The grave markers were mostly broken, mossy remnants. Her small stone was one of the newest, a piece of granite with “DOLLOP” chiseled crudely into the rock. A green collar lay on the stone. It was a pet cemetery. A shaft inside him collapsed in: she was going to dig up her animal. You could never know what mattered to someone else, or how much. The thing was: to matter at all.
“Is this your cat?” Leland asked. “Let me help.”
She grimaced. “You have no idea what you done.”
It was then he saw, underneath the tarp, the branches. The roots bundled in muslin and twine. It was a sapling behind her, laid sidelong. She was going to set the tree in the earth, give the grave some shade.
But then the blast cap fired and his feet felt the rumble first. The bang echoed, like a gunshot, into the valley. A dank smell, the spent fuses, materialized in the air around them. The mountain, finally, was open.
When You Are the Final Girl
Nobody wants to know where monsters come from. But I know. Because I am one. They come from a soundproof room, beige and white, with a door that seals for positive oxygen flow. Monsters come from all around to be born there, in the pure oxygen. Still, the place smells like Vaseline and burnt toast.

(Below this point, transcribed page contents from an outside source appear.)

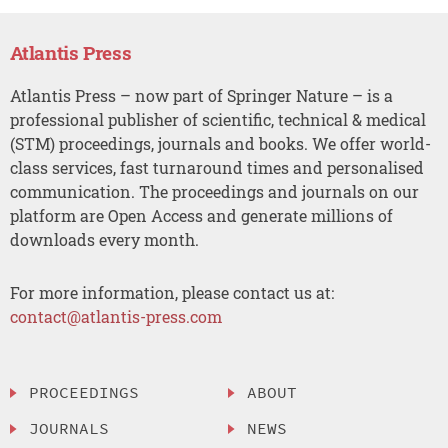
Atlantis Press
Atlantis Press – now part of Springer Nature – is a
professional publisher of scientific, technical & medical
(STM) proceedings, journals and books. We offer world-
class services, fast turnaround times and personalised
communication. The proceedings and journals on our
platform are Open Access and generate millions of
downloads every month.
For more information, please contact us at:
contact@atlantis-press.com
PROCEEDINGS
ABOUT
JOURNALS
NEWS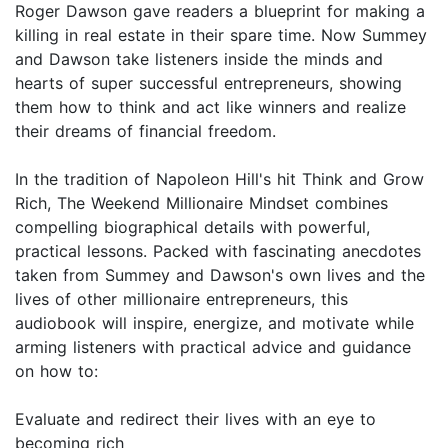
Roger Dawson gave readers a blueprint for making a
killing in real estate in their spare time. Now Summey
and Dawson take listeners inside the minds and
hearts of super successful entrepreneurs, showing
them how to think and act like winners and realize
their dreams of financial freedom.
In the tradition of Napoleon Hill's hit Think and Grow
Rich, The Weekend Millionaire Mindset combines
compelling biographical details with powerful,
practical lessons. Packed with fascinating anecdotes
taken from Summey and Dawson's own lives and the
lives of other millionaire entrepreneurs, this
audiobook will inspire, energize, and motivate while
arming listeners with practical advice and guidance
on how to:
Evaluate and redirect their lives with an eye to
becoming rich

Outside the room are six beds, hidden by curtains. There, the nurses put cadaver skin on you because it has nutrients your monster skin needs. An Asian nurse lady, the one who wasn’t afraid, laid gray pieces of dead guy on my face. When her fingers patted the gauze, I heard a scream. It came from me, a gust from inside, but I couldn’t find where.
She gave me drugs to forget my life before, as a person. But the drugs stopped words from having beginnings and endings, so I got what was in between: giant vowels, jets of breath. My mother brought me magazines and my music. I could only put the earphones in one ear, the ear that remained, but music saved me. Movie soundtracks saved me. “Randy, I need to tell you something,” my mother said. “He’s here. He’s in the building.” The boy that made me a monster was on another floor, getting saved. I asked the nurse to push as much forgetting into me as she could.
“You’re going to feel an itch soon,” the nurse lady said. She was a hundred years old and every one of those years she’d taken the bus. But her fingers were soft, the only fingers that I allowed. “When you feel it, you should think far away,” she said. “Think of your favorite place.” I thought of my last night as a person, in the mall parking lot, and Melissa Carmichael’s lap, Melissa whom I barely knew, who never came to see me. Good-bye, Melissa.
After a week, a baby monster came. She had crawled into a heating vent and got stuck, pressed against hot metal. It’s dangerous to give babies the drugs, but she shrieked so much the doctors gave them anyway. Then she got quiet and I heard, through the curtain, the clicks and the wheeze of a bike pump going all night. At some point, the pump stopped and her mother gasped and wept. Maybe she should’ve fixed the vent. All of a sudden, I was crying too, except it felt like my face was tearing apart, like a paper bag I was done with. That was when my itch came, hot and unrelenting. Next day, the nurses had to tie down my hands.
One day, my mother brought me the newspaper. She put her hand on my arm and said, “He’s dead, Randy. It’s right here.” His high school portrait, right above the funeral notice. They’d tried lots of things but his heart gave. My mother let the smallest smile happen. I saw every muscle doing its work.